Que le conseil en strat’ soit l’un des viviers des cabinets ministériels n’est pas un secret. Quelles sont les différences et similitudes fondamentales de ces deux métiers – en matière d’approche, de delivery et de compétences ?

Kéa
Lydie Lacroix
14 Avr. 2025 à 14:00
Consultant en stratégie vs. conseiller ministériel : le jeu des 7 différences
© nocidar/Adobe Stock

L’une, Hélène De Vestele, a vécu une expérience singulière en devenant conseillère du ministre argentin de la Modernisation et du Développement durable, Andrés Ibarra, de 2015 à 2017. Elle a rejoint le cabinet MySezame, filiale du groupe Kéa qui intervient auprès des DG et d’autres directions en matière de formation, transition écologique et impact – après avoir évolué notamment dans le conseil interne, chez Safran, où elle était en charge des données biométriques.

L’autre est devenu conseiller ministériel récemment au sein des ministères sociaux. Il avait passé un peu plus de 2 ans chez l’un des leaders du conseil en stratégie en France. Ce conseiller a choisi de s’exprimer sous couvert d’anonymat.

1. L’aide à la décision : scission non binaire entre les deux métiers

Pour bien faire son travail, un conseiller doit prendre en compte «l’ensemble de l’écosystème, toutes les parties prenantes et leurs intérêts, lesquels ne sont pas toujours chiffrés en euros», indique notre témoin ministériel anonyme.

Quant au consultant, il émet des recommandations à destination d’un client, en général une entreprise tenue à la rentabilité. Si, au premier abord, les KPIs du conseil peuvent sembler plus basiques que ceux d’un cabinet ministériel, ils sont en réalité «multiples» dans les deux cas.

«Quels “biens” cherche-t-on à délivrer et comment priorise-t-on ou hiérarchise-t-on les différents objectifs ?» L’enjeu commun étant de faire apparaître «quelles sont les valeurs à produire et les problèmes à éviter», tout en élaborant «le raisonnement» pour accompagner la prise de décision.
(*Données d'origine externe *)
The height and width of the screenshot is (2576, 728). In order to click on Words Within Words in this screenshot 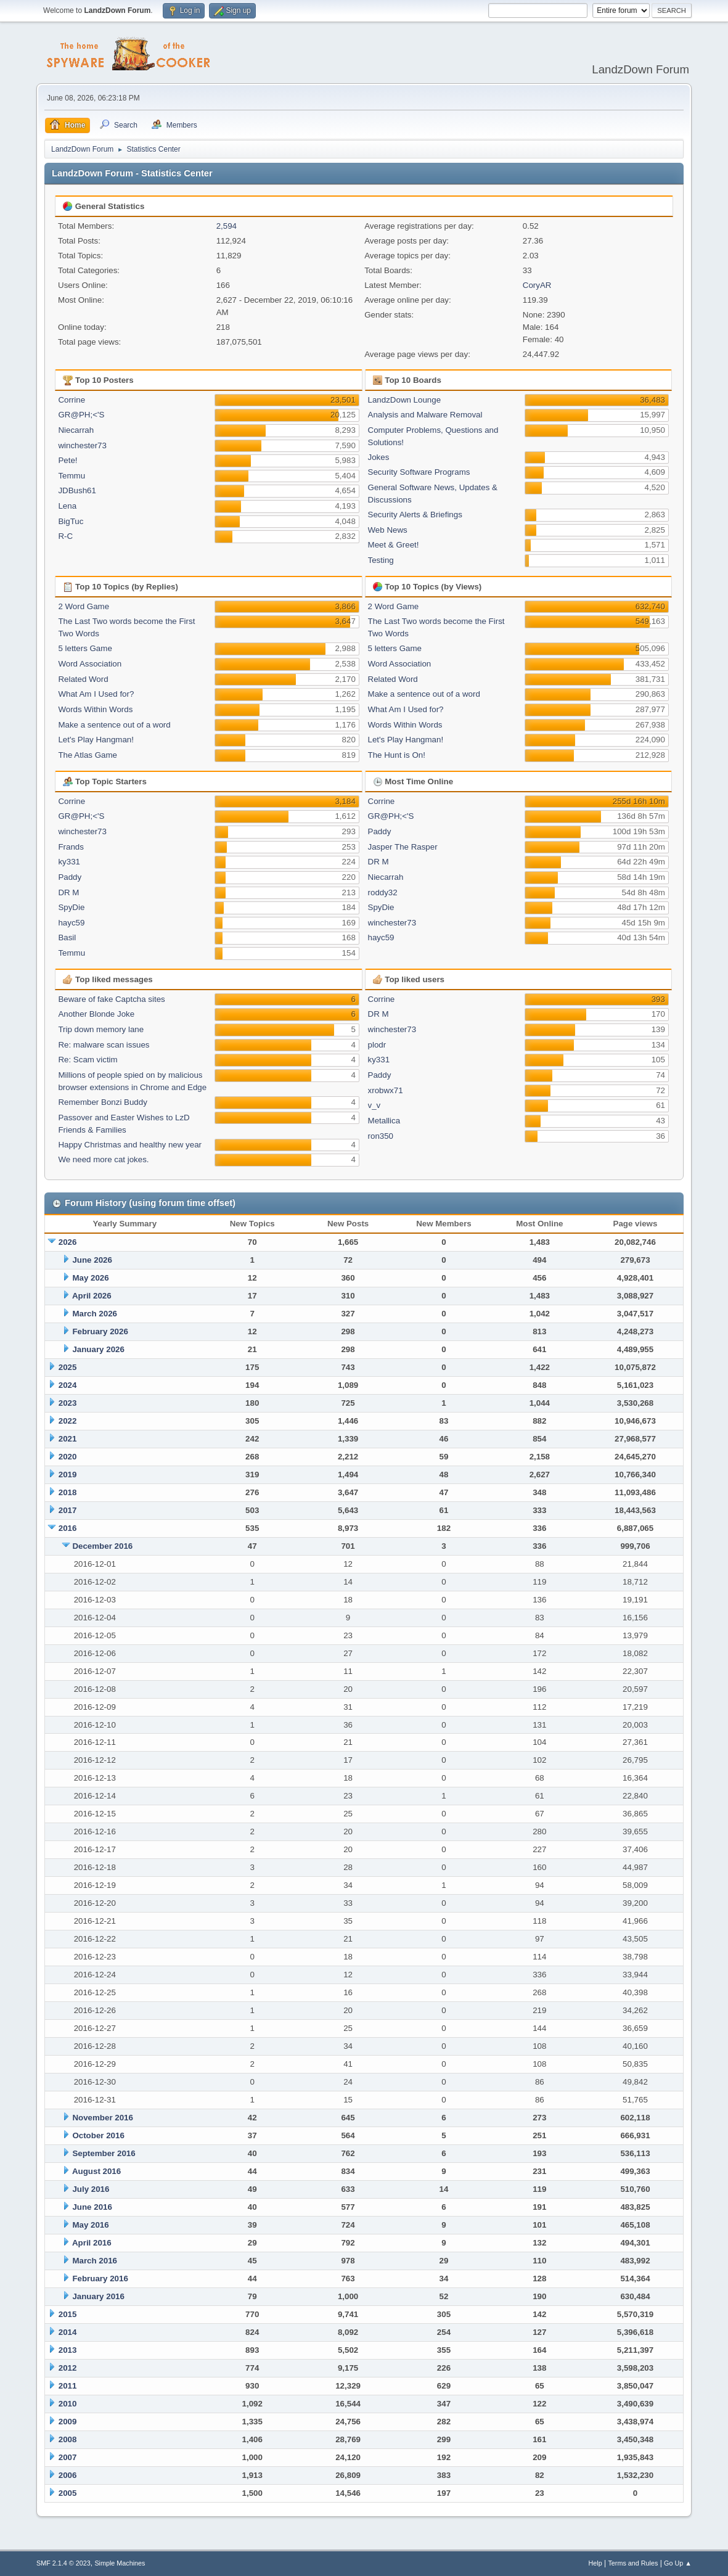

Pour Hélène De Vestele, l’aide à la décision intervient selon les mêmes principes. «Les deux métiers visent l’amélioration d’une situation donnée et l’intérêt général – dans le cadre de l’entreprise ou d’un gouvernement –, en partant de l’existant et en tenant compte de certaines contraintes.»

2. La pression : plus forte chez le conseiller ministériel

L’un doit livrer des « recos » à ses clients, l’autre produit des notes visant à opérer des arbitrages. Pour les deux exercices, «l’attendu est un “executive summary”. Mais le conseiller ministériel est soumis de façon beaucoup plus forte à la pression des parties prenantes, explique le conseiller anonyme. Dans l’arbitrage, il faut y voir clair, s’assurer de poursuivre le bon objectif pour pouvoir ajuster les moyens à ce dernier.»

Quant aux sources de satisfaction, elles sont identiques. «A-t-on organisé la bonne réunion, au bon niveau et au moment approprié, avec les interlocuteurs requis autour de la table disposant des bonnes informations ?»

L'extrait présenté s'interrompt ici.